A me ha colpito molto questa definizione che trovai in un corso tanti anni fa: “Parlare è accettare di fare un gioco con regole decise da altri”. Se io sono nell'onnipotenza, che credo di governare tutto, non mi assoggetto alle regole di un parlato, di uno scambio. Nel momento in cui c'è una comunicazione io sottostò, devo avere la capacità di sottostare a un tempo che è fatto di attesa, di scambio. Vedere il linguaggio come capacità di giocare un gioco con regole decise da altri cambia la base dalla quale partire. Poi ci sono tutti gli aspetti fonetici, fonologici, i vari livelli che si possono andare a vedere, però l'incipit è questo.

– Ci racconti un po' la sua esperienza nel setting terapeutico.

La mia esperienza è iniziata 40 anni fa. Inizialmente mi sentivo l'esperta e avevo un atteggiamento giudicante nei confronti dei genitori. Piano piano, anche diventando madre, ho capito quanto è difficile esserlo. Uno si porta dietro le proprie esperienze, le proprie storie e ci devi lavorare. Puoi avere un atteggiamento da esperto e quindi chi viene da te ti ascolta, gli dai la ricetta pronta e gli dici cosa fare, ma ho visto che produce poco cambiamento o viene immagazzinato poco. Credo che la cosa importante sia accogliere il problema, la difficoltà.

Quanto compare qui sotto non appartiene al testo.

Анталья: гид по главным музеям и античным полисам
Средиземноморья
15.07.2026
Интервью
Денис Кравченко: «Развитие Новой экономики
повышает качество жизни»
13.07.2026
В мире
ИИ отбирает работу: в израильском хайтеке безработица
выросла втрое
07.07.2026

Un genitore viene da me e mi dice “Ma perché non parla? Me lo metta a posto”. Non funziona così, non è un bimbo rotto che porti ad aggiustare. Cerchiamo di vedere a cosa è dovuto. Per me è stato molto utile una formazione di scuola francese che si chiama “Pedagogia relazionale del linguaggio” dove anche in una relazione terapeutica riabilitativa ci sono due soggetti che si incontrano: il terapista e il bambino. Lo spazio riabilitativo è un'applicazione di una tecnica però dentro una relazione significativa.

Andare dalla logopedista non può essere una cosa penosa, che mi fa star male. Devo aprire una funzione appetitiva, dev'essere una cosa piacevole. Se non scatta il piacere nella relazione è difficile. Quando poi ci sono anche delle difficoltà specifiche di relazione, come accade spesso, bisogna lavorarci ancora di più. Bisogna vedere i genitori come soggetti attivi ai quali restituire una competenza o fargliela trovare. Uno può essere affaticato, stanco, non tutte le giornate sono uguali, però riuscire a fare qualcosa di piacevole insieme al proprio figlio è sicuramente la medicina migliore. Infatti certe volte dico ai genitori che si può andare anche solo a buttare la spazzatura insieme, però quello è un momento vostro e mentre andate potete scoprire delle cose e costruire un momento di incontro.